The researchers investigated clinical presentations, imaging findings, and treatment responses. Pulmonary involvement in chronic nonbacterial osteomyelitis is usually asymptomatic and not associated with systemic inflammatory markers or additional organ complications.
The researchers found that pCNO was more prevalent among female patients (91% vs 62.8%, P = .006) and those with multifocal bone lesions (95% vs 65%, P < .001). Forty-two pulmonary lesions were identified, with patients having a median of two lesions each (range = 2–6). Lesion sizes ranged from 0.3 cm to 4.0 cm, with a median size of 1.8 cm. Consolidations or nodules abutting the pleura were common, occurring in 50% of cases.
Despite the presence of pulmonary lesions, systemic inflammation markers were not elevated, and no associations were found with additional organ involvement. Histologic examination, conducted in three patients, revealed granulomatous inflammation with lymphocyte infiltration. Prominent hilar lymph nodes were observed in 19% of cases, though none exhibited pathologic enlargement greater than 1 cm.
"pCNO is usually asymptomatic. Although more common in [female patients] and patients with multifocal CNO, pCNO is not associated with systemic parameters of inflammation or specific organ involvement," emphasized lead study author Toni Hospach, of Olgahospital at Klinikum Stuttgart in Germany, and colleagues.
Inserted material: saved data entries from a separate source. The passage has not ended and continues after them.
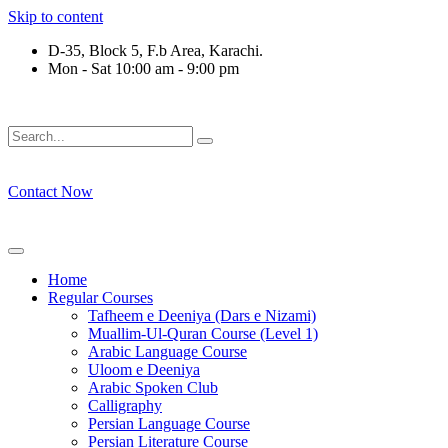
Skip to content
D-35, Block 5, F.b Area, Karachi.
Mon - Sat 10:00 am - 9:00 pm
فِرْقَةٍ مِّنْهُمْ طَآىٕفَةٌ لِّیَتَفَقَّهُوْا فِی الدِّیْن (سورة ٱ
Contact Now
Home
Regular Courses
Tafheem e Deeniya (Dars e Nizami)
Muallim-Ul-Quran Course (Level 1)
Arabic Language Course
Uloom e Deeniya
Arabic Spoken Club
Calligraphy
Persian Language Course
Persian Literature Course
The findings underscored the importance of distinguishing pCNO from malignancies or infectious diseases during differential diagnosis, as its asymptomatic nature and favorable resolution outcomes suggested that aggressive interventions may often be unnecessary.
Th study added to the limited body of knowledge on pulmonary manifestations in CNO and highlighted the need for further research to better understand the underlying mechanisms of lesion formation and progression.
Full disclosures are detailed in the study.